Benefits of maintaining the optimum substrate oxygen level

Increasing the oxygen level in the root zone can ensure healthy root growth and can impact crop yields.

Low oxygen levels in the growing substrate can play havoc with the health of both vegetable and ornamental plants. Shalin Khosla, greenhouse vegetable specialist at Ontario Ministry of Agriculture, Food and Rural Affairs in Harrow, Ontario, said a substrate oxygen level below 5 parts per million can have a negative effect on plant growth.

“Below 5 ppm oxygen, plants are going to suffer and at 2 ppm the roots are going to die off,” Khosla said. “The optimum substrate oxygen level is 6-8 ppm. If the oxygen level can be increased to 10 ppm is even better.”

Khosla said the temperature of the water can affect the level of oxygen.

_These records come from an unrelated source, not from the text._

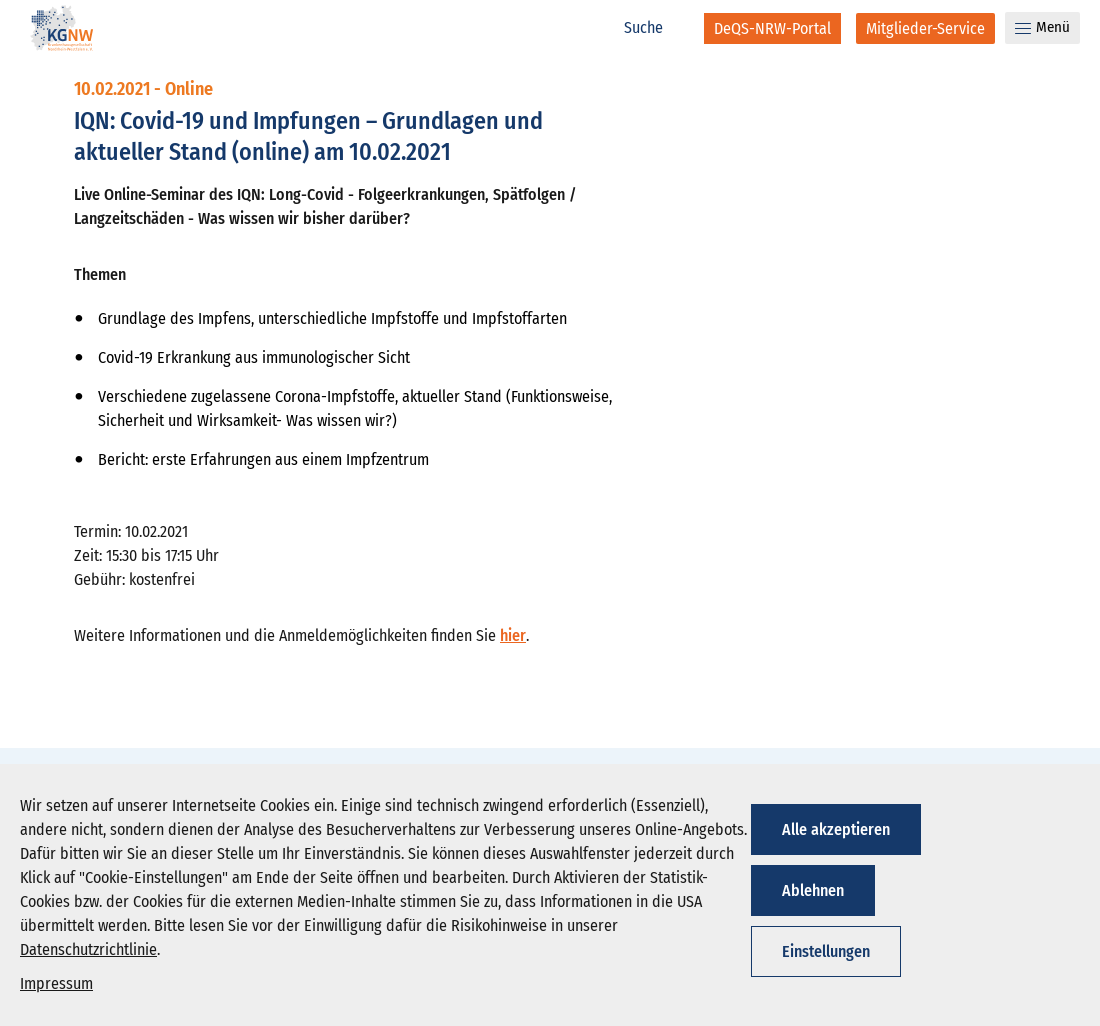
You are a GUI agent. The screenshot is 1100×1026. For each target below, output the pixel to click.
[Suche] (654, 28)
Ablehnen (813, 890)
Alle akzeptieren (836, 829)
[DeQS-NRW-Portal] (772, 28)
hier (513, 635)
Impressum (56, 983)
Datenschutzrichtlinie (88, 949)
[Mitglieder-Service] (925, 28)
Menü (1042, 27)
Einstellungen (826, 951)
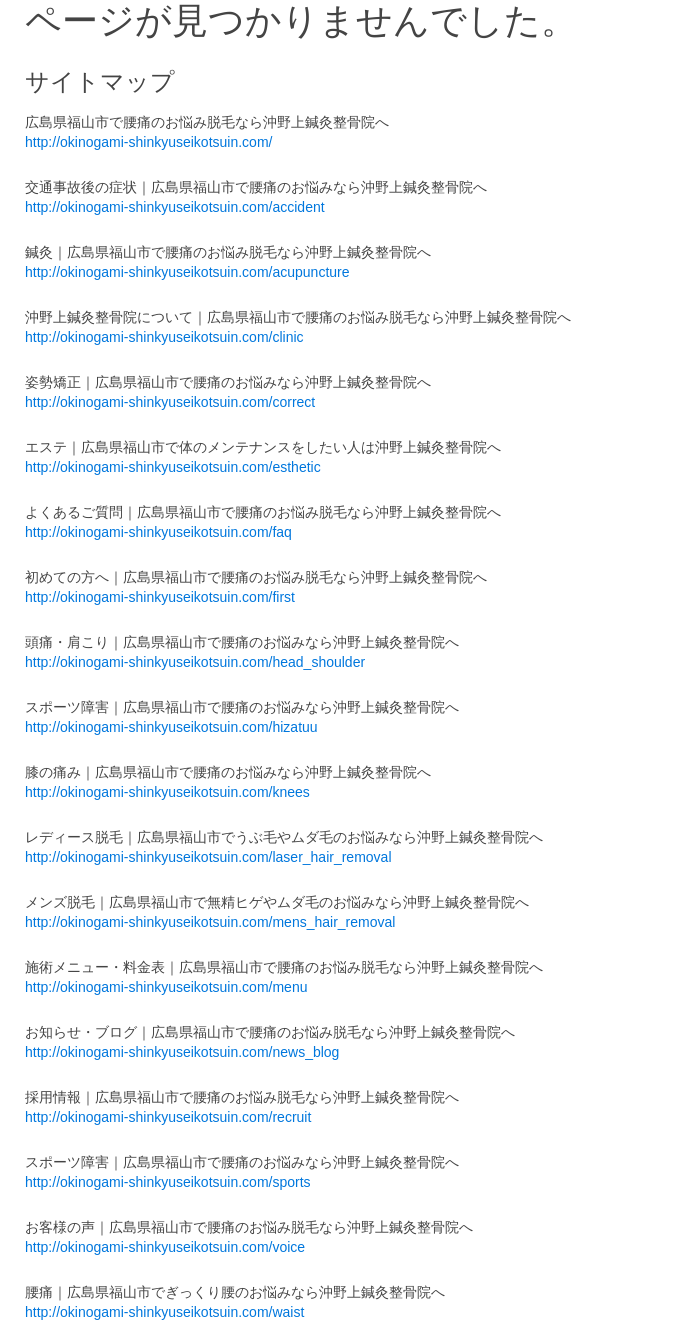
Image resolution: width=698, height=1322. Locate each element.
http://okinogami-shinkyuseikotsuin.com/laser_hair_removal (208, 857)
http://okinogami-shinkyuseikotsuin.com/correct (170, 402)
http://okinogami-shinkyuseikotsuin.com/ (148, 142)
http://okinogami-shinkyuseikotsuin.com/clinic (164, 337)
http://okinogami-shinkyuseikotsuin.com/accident (175, 207)
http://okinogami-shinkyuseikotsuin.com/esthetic (173, 467)
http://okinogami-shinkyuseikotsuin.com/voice (165, 1247)
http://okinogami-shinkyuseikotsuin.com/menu (166, 987)
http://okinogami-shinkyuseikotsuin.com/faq (158, 532)
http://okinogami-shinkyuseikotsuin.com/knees (167, 792)
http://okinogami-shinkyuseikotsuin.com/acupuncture (187, 272)
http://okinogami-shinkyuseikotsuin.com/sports (168, 1182)
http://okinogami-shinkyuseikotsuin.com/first (160, 597)
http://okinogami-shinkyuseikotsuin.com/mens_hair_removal (210, 922)
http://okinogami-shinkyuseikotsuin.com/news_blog (182, 1052)
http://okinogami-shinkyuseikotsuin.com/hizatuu (171, 727)
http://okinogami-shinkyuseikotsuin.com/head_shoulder (195, 662)
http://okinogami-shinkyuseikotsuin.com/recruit (168, 1117)
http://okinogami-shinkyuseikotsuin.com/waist (164, 1312)
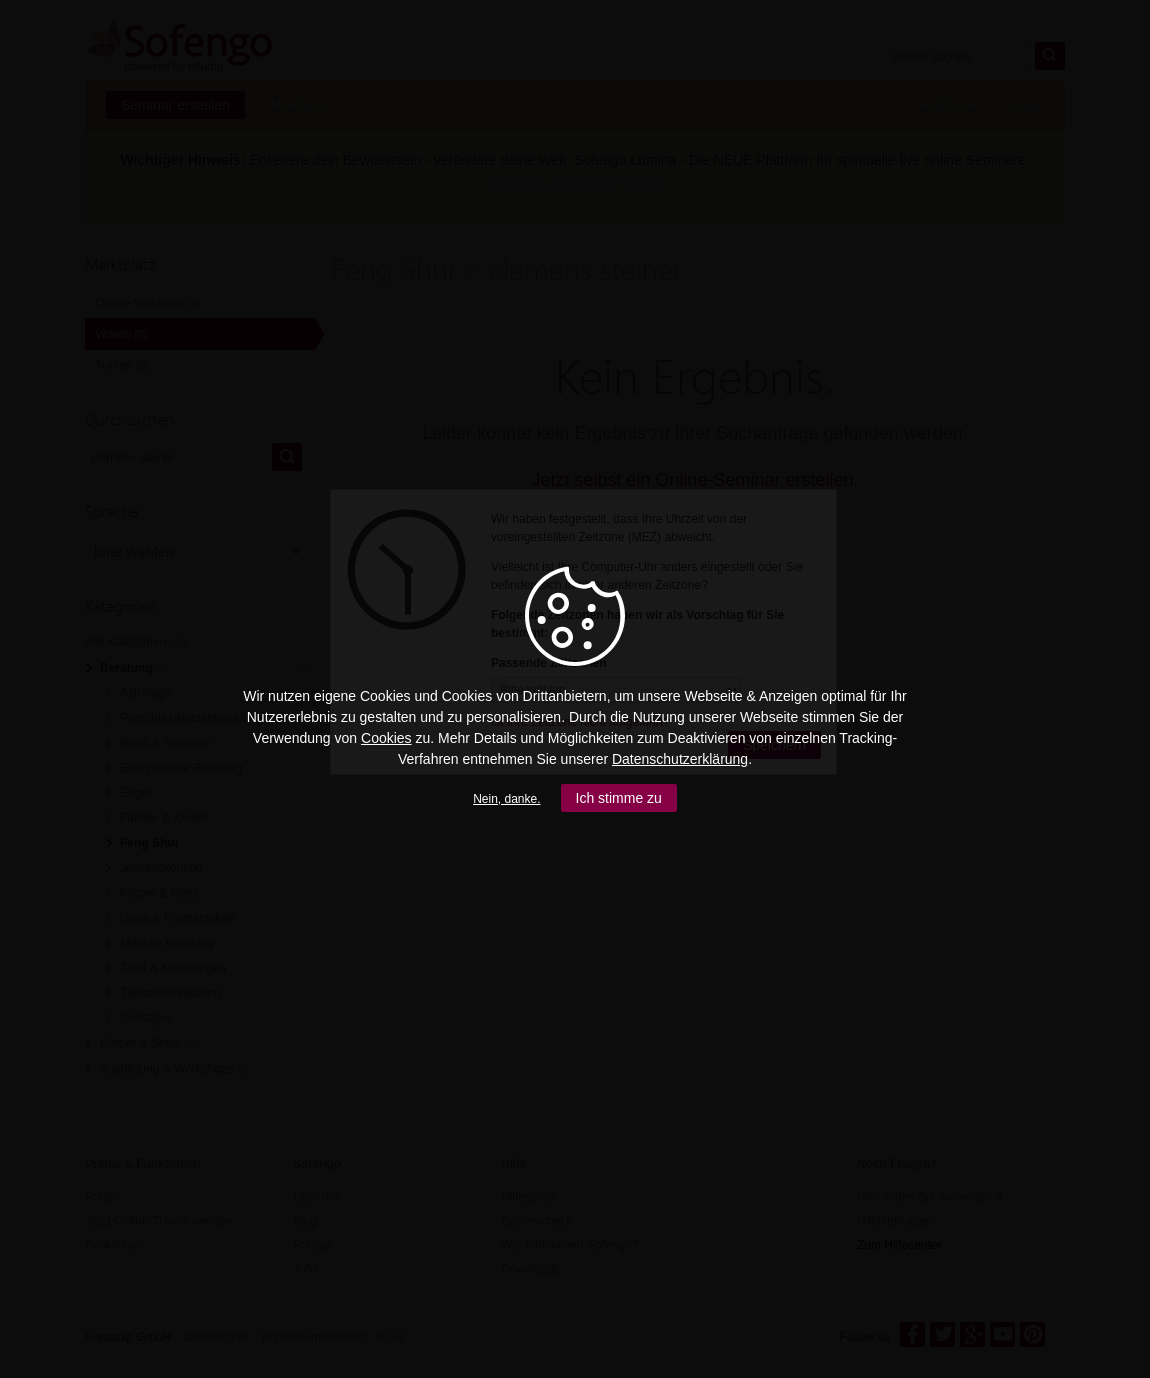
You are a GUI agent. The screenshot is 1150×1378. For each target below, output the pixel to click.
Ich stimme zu (619, 798)
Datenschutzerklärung (680, 759)
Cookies (386, 738)
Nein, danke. (506, 799)
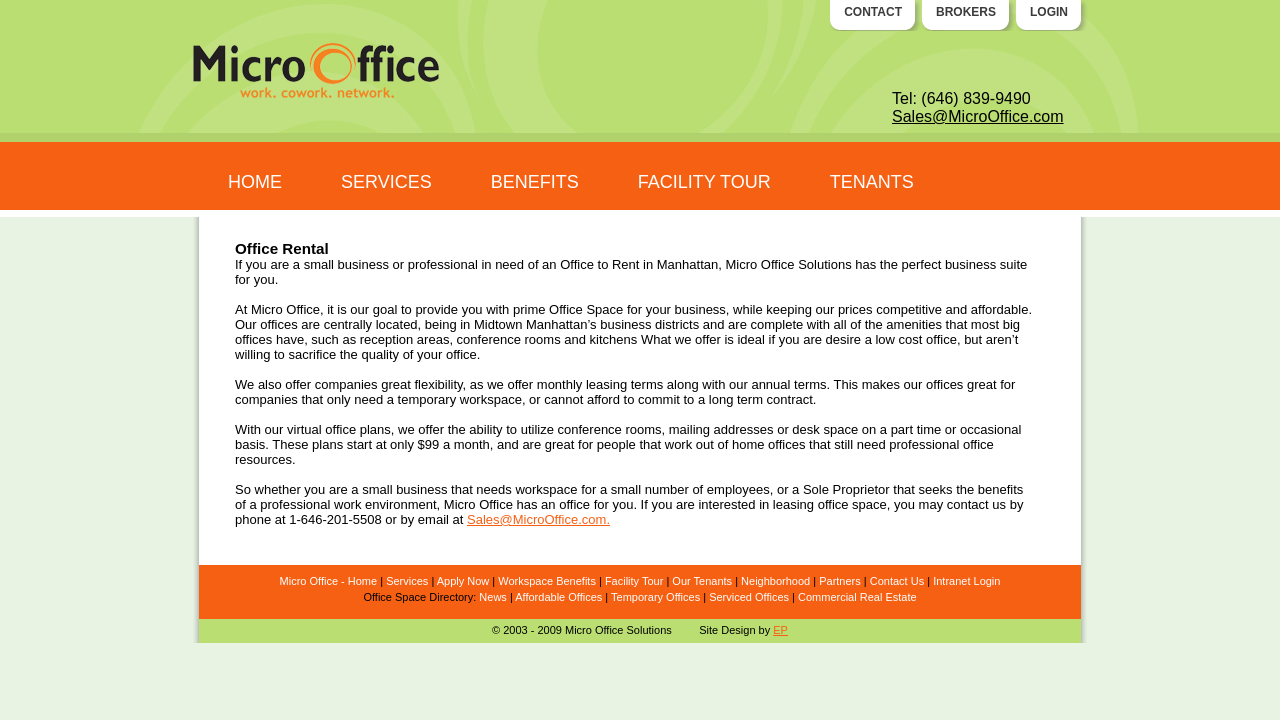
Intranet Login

“As irrigation water warms up it holds less oxygen,” he said. “Cold water holds more oxygen. Between 6-8 ppm of oxygen is the normal level at a water temperature of 68ºF-77ºF (20ºC-25ºC). As the water warms up to between 82ºF-86ºF (28ºC-30ºC), the oxygen level can drop to 5 ppm or lower because the plant roots are taking up some of the oxygen. Summer tap water, which is usually warmer, will have less oxygen in it.”